Page images and extracted text:
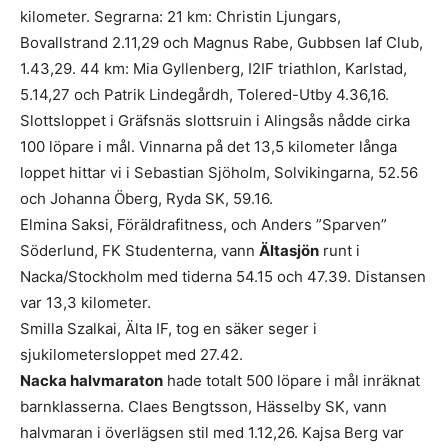
kilometer. Segrarna: 21 km: Christin Ljungars,
Bovallstrand 2.11,29 och Magnus Rabe, Gubbsen Iaf Club,
1.43,29. 44 km: Mia Gyllenberg, I2IF triathlon, Karlstad,
5.14,27 och Patrik Lindegårdh, Tolered-Utby 4.36,16.
Slottsloppet i Gräfsnäs slottsruin i Alingsås nådde cirka
100 löpare i mål. Vinnarna på det 13,5 kilometer långa
loppet hittar vi i Sebastian Sjöholm, Solvikingarna, 52.56
och Johanna Öberg, Ryda SK, 59.16.
Elmina Saksi, Föräldrafitness, och Anders ”Sparven”
Söderlund, FK Studenterna, vann
Ältasjön
runt i
Nacka/Stockholm med tiderna 54.15 och 47.39. Distansen
var 13,3 kilometer.
Smilla Szalkai, Älta IF, tog en säker seger i
sjukilometersloppet med 27.42.
Nacka halvmaraton
hade totalt 500 löpare i mål inräknat
barnklasserna. Claes Bengtsson, Hässelby SK, vann
halvmaran i överlägsen stil med 1.12,26. Kajsa Berg var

WORK REQUIRED.
Write out, word for word, every line from the one containing "loppet hittar vi" through the last line of the records above.

RESULT.
loppet hittar vi i Sebastian Sjöholm, Solvikingarna, 52.56
och Johanna Öberg, Ryda SK, 59.16.
Elmina Saksi, Föräldrafitness, och Anders ”Sparven”
Söderlund, FK Studenterna, vann
Ältasjön
runt i
Nacka/Stockholm med tiderna 54.15 och 47.39. Distansen
var 13,3 kilometer.
Smilla Szalkai, Älta IF, tog en säker seger i
sjukilometersloppet med 27.42.
Nacka halvmaraton
hade totalt 500 löpare i mål inräknat
barnklasserna. Claes Bengtsson, Hässelby SK, vann
halvmaran i överlägsen stil med 1.12,26. Kajsa Berg var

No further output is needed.